Unusual Response to Dexmedetomidine in Patient with Brain Injury on an Intrathecal Baclofen Infusion
A Elsharydah. Unusual Response to Dexmedetomidine in Patient with Brain Injury on an Intrathecal Baclofen Infusion. The Internet Journal of Anesthesiology. 2006 Volume 14 Number 2.
Dexmedetomidine hydrochloride (Precedex®) is a potent and highly selective central alpha(2)-adrenoreceptor agonist, has sedative, analgesic and anxiolytic properties without respiratory depression. It is used mainly to provide sedation without causing respiratory distress or hemodynamic instability in the intensive care unit. Other uses include providing conscious sedation during awake fibroptic intubation and other procedures required monitored care anesthesia.
I report a case here with unusual profound and prolonged sedative, hypnotic and analgesic effect of Dexmedetomidine administrated to facilitate awake fibroptic intubation in a patient with brain injury on intrathecal baclofen infusion (1.59 mg/day) for severe spasticity. This patient is a 45 year-old female (weight 70 kg) with history of brain injury and significant spaciticity, who underwent a Baclofen interthecal pump replacement. Her list of medications includes Pergolide, Trihexyphenidyl, Amitriptyline, Nitrofurantoin, Levaquin, Hormonal patch, Ciprofloxacin, Oxcodone/Acetaminphen (5/325 mg)-last dose was in the morning of the procedure. Patient was awake and alert. In preparation for awake fibroptic intubation, Glycopyrrolate 0.1 mg IV was administered and supplemental oxygen was applied. She received initial dose (1 mcg/kg) of Dexmedetomidine (diluted solution of 4 mcg/ml) over 10 minutes into an “infiltrated” IV access, another similar dose was infused into a good newly-established IV access, because of minimal response to the first dose, followed by a maintenance infusion 0.7 mcg/kg/hr (almost 15 minutes) during the intubation.
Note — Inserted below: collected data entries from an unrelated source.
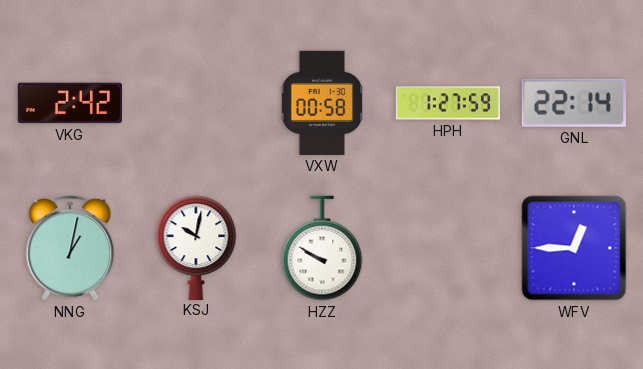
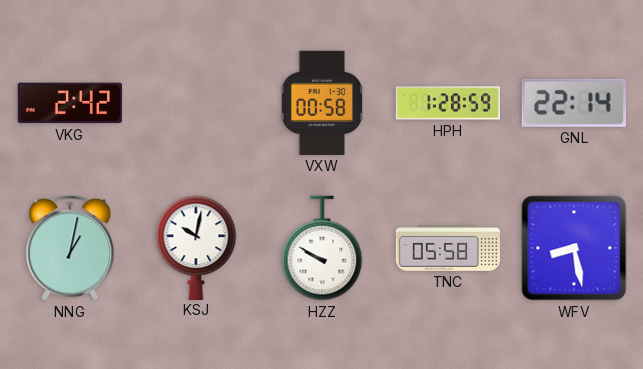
HPH: 1:27 -> 1:28
TNC: none -> 05:58
WFV: 12:45 -> 8:28
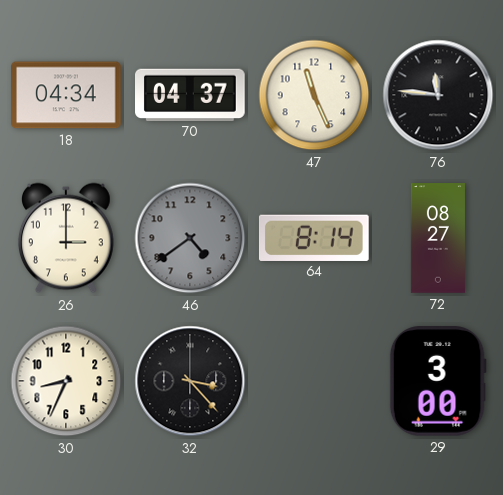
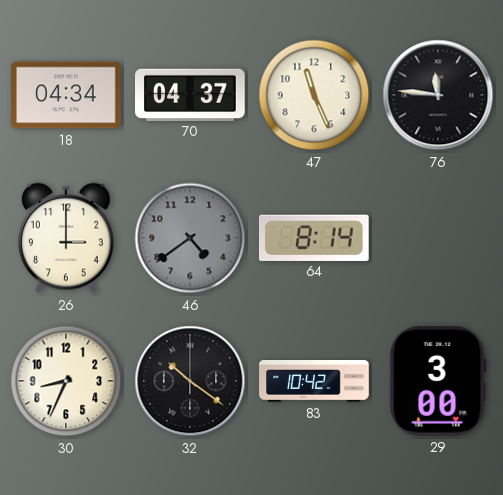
72: 08:27 -> none
32: 3:23 -> 10:21
83: none -> 10:42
She received no other sedatives before intubation. Few minutes after the second dose, patient was unresponsive. Her vitals signs were stable and she continued to breathe spontaneously. She had no or minimal gag reflex to an oral airway placed to assist in oral fiboptic intubation. Her intubation was quick and easy. During the case, anesthesia was maintained on 2 % Sevoflurane. No other anesthetics or muscle relaxants were used during the case. She showed minimal hemodynamic response to her right lateral positioning and to the surgical incision. The duration of the procedure was almost 1.5 hours. At the end of the case, Sevoflurane was turned off almost 25 minutes. Patient was breathing spontaneously, however, she was unresponsive. She had minimal gag reflex to throat suctioning. She was transferred to the recovery room on T-piece. Her responsiveness and reflexes began to improve slowly. The trachea was extubated after 40-50 minutes of her stay in the recovery room.
It is not clear why this patient responded to Dexmedetomidinin this way. Is it related to her brain injury, delayed response to the initial “subcutaneous” injection, interaction with her medications or pure response to Dexmedetomidin itself? Therefore it is recommended to be more cautious during Dexmedetomidinin administration to patient with compromised CNS function or taking drugs affecting the CNS.